• _Dataset entries_:
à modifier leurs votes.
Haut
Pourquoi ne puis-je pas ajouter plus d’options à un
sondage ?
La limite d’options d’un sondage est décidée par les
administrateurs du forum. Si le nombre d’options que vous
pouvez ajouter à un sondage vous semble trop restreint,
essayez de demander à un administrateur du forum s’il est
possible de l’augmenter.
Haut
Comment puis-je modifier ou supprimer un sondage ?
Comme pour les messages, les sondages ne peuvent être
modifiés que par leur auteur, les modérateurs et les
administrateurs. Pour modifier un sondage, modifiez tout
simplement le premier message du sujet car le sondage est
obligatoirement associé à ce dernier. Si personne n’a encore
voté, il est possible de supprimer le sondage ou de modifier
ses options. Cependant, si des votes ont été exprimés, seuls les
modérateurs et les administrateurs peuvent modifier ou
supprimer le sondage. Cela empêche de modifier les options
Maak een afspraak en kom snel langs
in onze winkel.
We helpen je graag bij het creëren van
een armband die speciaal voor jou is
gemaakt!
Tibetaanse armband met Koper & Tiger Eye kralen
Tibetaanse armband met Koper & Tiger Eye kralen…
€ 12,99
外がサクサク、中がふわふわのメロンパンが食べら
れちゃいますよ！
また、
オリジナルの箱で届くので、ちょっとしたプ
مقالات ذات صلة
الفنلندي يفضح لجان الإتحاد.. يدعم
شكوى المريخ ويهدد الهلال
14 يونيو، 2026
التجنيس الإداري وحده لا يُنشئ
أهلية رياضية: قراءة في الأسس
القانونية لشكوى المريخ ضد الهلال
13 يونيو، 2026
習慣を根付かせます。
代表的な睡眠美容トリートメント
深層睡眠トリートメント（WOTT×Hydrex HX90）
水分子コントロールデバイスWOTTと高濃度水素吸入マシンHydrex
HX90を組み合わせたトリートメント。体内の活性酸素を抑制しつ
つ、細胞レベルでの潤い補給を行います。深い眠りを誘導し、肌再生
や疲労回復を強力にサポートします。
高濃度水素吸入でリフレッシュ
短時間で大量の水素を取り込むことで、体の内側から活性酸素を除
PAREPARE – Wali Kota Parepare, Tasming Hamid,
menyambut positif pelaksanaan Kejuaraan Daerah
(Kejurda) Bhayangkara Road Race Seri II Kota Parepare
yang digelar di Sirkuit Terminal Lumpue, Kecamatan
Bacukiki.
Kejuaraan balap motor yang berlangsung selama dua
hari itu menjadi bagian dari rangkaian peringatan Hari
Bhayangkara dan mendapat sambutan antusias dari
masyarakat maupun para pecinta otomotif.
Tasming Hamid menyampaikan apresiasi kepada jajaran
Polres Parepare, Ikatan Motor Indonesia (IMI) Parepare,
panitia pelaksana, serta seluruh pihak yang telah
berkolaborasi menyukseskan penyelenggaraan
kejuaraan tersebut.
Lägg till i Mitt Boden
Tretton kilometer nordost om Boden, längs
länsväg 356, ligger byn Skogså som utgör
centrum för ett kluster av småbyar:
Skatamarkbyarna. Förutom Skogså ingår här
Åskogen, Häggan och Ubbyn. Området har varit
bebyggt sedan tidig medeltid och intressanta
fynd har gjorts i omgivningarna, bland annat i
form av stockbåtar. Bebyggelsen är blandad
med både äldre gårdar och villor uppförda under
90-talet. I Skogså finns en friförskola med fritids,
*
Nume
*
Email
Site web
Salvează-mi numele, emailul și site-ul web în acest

• _What you have to do_:
Lines after the one containing "modifiés que par" are not wanted; repeat exactly each line above from the first up to and including it.

• _Answer space_:
à modifier leurs votes.
Haut
Pourquoi ne puis-je pas ajouter plus d’options à un
sondage ?
La limite d’options d’un sondage est décidée par les
administrateurs du forum. Si le nombre d’options que vous
pouvez ajouter à un sondage vous semble trop restreint,
essayez de demander à un administrateur du forum s’il est
possible de l’augmenter.
Haut
Comment puis-je modifier ou supprimer un sondage ?
Comme pour les messages, les sondages ne peuvent être
modifiés que par leur auteur, les modérateurs et les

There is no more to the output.